Your objective — Report each line of the data that includes the word "zoom".

START Data excerpts

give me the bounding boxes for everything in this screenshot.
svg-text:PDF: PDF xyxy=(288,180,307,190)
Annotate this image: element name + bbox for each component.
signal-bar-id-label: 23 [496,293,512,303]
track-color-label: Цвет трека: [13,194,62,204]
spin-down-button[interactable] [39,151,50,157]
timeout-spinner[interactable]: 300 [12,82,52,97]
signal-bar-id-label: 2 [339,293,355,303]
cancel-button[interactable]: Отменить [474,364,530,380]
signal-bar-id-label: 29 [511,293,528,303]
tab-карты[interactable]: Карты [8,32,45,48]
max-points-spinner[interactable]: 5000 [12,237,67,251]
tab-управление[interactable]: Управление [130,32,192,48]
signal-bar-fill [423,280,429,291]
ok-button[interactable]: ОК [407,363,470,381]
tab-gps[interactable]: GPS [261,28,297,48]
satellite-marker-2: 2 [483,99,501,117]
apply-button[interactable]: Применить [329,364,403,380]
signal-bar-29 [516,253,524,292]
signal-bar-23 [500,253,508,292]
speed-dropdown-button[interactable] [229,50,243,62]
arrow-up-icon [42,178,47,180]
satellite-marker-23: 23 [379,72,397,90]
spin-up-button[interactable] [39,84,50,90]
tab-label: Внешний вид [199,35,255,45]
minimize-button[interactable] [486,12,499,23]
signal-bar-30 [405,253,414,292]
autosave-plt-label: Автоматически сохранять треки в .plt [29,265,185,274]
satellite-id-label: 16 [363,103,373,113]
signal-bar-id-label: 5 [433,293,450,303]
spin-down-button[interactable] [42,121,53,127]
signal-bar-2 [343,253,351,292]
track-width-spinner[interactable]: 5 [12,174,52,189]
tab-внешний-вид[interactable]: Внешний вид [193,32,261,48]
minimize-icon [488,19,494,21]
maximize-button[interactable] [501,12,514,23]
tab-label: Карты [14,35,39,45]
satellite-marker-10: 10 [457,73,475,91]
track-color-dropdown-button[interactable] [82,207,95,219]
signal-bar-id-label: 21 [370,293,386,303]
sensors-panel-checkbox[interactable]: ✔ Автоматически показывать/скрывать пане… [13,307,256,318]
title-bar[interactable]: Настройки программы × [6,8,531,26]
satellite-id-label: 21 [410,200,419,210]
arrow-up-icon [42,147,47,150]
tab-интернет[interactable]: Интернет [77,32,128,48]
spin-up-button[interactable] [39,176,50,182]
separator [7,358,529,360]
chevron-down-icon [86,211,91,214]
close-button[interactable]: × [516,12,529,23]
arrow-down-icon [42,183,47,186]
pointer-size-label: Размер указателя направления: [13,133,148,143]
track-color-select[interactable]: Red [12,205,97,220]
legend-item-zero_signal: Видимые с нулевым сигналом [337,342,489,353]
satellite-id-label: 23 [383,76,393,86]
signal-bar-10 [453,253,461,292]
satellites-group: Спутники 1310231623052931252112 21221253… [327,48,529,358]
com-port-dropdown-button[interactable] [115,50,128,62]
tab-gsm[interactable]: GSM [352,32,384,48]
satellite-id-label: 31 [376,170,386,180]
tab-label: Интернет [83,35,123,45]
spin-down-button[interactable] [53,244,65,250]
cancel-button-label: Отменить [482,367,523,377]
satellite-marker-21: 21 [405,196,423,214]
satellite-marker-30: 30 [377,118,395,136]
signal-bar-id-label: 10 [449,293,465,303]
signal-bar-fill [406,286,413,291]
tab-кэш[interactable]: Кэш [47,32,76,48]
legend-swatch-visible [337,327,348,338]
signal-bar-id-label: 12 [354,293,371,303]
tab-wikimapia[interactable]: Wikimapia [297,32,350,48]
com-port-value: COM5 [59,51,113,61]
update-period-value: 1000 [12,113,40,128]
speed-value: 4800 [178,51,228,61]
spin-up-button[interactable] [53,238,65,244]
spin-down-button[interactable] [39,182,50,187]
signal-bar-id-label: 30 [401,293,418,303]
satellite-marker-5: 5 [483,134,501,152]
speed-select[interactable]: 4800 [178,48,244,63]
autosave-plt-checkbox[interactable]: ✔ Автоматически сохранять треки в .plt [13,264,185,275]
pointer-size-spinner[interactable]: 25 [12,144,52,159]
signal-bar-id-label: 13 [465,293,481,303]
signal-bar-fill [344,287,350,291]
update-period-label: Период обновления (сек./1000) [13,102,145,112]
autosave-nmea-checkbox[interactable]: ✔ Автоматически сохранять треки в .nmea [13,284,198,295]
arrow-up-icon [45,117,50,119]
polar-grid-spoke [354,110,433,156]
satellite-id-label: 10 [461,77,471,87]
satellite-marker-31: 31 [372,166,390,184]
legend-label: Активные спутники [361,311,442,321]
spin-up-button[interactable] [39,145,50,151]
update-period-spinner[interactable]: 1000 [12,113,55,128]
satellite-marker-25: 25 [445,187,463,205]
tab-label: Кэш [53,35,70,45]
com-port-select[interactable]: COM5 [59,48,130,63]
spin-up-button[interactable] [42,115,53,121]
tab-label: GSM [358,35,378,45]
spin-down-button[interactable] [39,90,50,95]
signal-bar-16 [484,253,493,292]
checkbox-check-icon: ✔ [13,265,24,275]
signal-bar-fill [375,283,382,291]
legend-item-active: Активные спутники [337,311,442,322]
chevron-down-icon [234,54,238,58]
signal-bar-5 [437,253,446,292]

END Data excerpts
START Data excerpts

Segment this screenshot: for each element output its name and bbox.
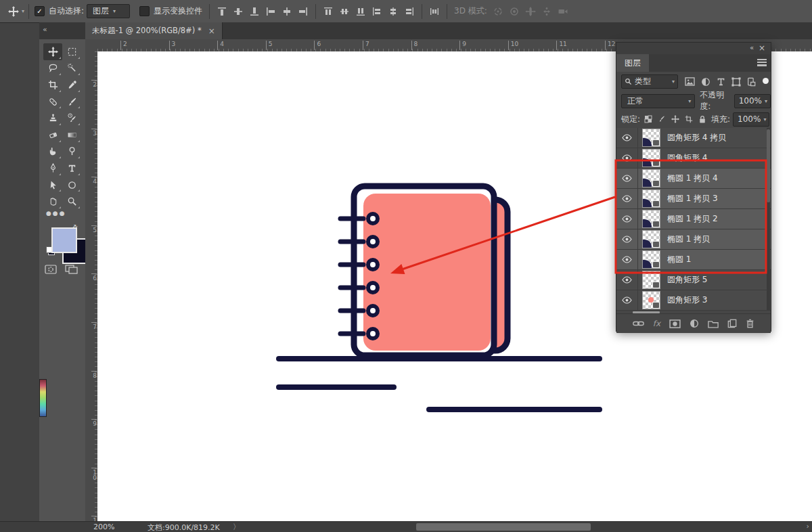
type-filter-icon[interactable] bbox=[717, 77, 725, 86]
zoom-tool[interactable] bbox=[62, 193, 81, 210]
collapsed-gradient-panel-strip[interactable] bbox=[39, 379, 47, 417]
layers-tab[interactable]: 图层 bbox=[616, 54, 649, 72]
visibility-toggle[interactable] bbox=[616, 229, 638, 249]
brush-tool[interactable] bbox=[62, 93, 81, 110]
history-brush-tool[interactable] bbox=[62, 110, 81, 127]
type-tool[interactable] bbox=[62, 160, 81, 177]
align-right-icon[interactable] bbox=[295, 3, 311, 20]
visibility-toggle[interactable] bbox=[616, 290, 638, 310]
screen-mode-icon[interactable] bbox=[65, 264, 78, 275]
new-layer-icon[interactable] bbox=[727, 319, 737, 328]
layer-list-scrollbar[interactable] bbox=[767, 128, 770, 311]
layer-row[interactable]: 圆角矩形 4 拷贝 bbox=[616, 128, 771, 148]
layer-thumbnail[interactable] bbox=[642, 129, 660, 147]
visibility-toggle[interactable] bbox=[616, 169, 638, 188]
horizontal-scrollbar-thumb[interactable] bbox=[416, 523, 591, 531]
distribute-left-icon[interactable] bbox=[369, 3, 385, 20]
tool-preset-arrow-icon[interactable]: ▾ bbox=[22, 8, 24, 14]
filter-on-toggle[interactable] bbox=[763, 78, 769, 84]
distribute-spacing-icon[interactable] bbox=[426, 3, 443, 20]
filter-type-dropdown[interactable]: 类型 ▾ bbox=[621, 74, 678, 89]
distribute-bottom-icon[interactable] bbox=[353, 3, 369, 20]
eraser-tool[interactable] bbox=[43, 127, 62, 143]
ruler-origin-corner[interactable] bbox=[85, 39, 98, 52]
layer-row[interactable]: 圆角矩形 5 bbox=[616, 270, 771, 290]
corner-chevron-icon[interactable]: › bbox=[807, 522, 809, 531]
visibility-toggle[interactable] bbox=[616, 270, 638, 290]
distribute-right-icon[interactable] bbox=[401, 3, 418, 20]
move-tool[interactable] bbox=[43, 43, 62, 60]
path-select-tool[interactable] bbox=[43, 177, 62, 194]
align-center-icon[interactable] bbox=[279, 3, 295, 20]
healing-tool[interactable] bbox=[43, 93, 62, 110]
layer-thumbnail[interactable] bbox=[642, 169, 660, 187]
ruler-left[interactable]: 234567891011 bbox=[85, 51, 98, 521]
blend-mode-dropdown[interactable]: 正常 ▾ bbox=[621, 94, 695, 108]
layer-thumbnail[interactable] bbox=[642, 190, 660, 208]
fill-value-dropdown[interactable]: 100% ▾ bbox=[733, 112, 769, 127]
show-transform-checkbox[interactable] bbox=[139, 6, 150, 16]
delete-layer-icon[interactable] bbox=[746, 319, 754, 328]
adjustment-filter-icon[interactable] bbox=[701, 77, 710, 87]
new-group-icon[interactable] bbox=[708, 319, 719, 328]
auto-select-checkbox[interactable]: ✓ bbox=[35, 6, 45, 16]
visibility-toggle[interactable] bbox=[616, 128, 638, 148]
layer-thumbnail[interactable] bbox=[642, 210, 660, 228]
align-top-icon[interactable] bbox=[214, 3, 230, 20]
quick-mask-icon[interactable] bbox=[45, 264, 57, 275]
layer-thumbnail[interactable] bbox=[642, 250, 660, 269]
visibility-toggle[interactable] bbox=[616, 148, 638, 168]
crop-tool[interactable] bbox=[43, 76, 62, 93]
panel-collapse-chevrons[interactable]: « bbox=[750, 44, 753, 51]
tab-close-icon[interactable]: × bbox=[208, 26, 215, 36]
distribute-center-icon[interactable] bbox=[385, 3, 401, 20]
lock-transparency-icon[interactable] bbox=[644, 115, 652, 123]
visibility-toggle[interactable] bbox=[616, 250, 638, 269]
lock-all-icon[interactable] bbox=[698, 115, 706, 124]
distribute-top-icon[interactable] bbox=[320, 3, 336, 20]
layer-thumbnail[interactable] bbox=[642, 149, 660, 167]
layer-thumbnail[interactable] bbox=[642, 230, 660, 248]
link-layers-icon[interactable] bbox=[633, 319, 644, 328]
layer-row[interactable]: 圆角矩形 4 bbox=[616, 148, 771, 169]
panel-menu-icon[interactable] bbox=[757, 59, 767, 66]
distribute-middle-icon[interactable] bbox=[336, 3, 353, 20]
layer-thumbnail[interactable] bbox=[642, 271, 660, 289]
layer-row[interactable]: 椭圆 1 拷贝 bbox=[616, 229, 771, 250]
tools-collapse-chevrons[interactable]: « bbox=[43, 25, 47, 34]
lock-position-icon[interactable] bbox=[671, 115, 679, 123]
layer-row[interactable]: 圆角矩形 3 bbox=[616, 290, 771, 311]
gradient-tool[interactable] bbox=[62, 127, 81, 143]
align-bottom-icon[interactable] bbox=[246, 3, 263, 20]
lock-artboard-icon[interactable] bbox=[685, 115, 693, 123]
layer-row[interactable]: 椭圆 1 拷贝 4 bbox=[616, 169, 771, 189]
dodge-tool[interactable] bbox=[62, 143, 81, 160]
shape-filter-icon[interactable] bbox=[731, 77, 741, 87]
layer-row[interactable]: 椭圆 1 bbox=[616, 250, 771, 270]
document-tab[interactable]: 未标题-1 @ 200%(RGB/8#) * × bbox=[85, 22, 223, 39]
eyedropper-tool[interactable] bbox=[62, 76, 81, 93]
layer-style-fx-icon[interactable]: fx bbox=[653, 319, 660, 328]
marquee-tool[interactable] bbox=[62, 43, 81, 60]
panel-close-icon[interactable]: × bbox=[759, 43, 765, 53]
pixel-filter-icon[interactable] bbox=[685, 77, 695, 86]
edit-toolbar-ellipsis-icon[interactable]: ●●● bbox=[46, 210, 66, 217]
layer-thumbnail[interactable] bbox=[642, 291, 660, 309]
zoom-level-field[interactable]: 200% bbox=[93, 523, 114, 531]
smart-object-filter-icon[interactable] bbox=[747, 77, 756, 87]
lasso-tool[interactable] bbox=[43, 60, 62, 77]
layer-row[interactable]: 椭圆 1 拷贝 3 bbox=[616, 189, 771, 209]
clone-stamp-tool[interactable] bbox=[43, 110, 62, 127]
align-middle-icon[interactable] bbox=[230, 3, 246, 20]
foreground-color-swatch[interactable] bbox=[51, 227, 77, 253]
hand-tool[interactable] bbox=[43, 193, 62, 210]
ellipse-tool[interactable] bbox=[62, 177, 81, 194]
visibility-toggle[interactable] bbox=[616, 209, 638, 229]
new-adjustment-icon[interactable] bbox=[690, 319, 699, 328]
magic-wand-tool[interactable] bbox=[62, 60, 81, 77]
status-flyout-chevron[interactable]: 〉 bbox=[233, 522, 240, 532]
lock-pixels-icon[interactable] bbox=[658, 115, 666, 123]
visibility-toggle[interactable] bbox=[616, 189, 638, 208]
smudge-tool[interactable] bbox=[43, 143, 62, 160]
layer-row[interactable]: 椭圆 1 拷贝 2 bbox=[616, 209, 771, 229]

END Data excerpts

Response box —
zoom-tool[interactable] bbox=[62, 193, 81, 210]
zoom-level-field[interactable]: 200% bbox=[93, 523, 114, 531]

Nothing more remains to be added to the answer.